- Exercise:
Work out how many lines in the entries below include the word "образовательных", and give only that figure.

- Exercise input:
--- --- ---
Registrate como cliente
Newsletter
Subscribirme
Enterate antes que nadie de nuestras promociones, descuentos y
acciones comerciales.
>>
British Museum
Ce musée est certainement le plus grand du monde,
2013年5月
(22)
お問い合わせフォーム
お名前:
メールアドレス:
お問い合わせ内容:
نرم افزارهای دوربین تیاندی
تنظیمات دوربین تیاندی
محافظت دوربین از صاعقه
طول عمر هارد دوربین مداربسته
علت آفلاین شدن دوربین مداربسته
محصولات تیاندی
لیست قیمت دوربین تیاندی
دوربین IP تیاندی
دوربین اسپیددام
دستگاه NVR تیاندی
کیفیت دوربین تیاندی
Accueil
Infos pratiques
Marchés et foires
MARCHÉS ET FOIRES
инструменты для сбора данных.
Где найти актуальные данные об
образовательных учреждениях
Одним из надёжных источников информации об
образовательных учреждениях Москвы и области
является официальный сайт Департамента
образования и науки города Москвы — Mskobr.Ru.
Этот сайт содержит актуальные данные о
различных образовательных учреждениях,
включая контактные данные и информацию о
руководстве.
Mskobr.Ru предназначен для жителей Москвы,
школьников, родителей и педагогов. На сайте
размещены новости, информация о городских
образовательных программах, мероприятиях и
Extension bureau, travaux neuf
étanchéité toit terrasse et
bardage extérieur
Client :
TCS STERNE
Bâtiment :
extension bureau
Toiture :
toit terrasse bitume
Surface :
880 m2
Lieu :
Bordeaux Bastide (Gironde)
--- --- ---
- Answer for the task:
4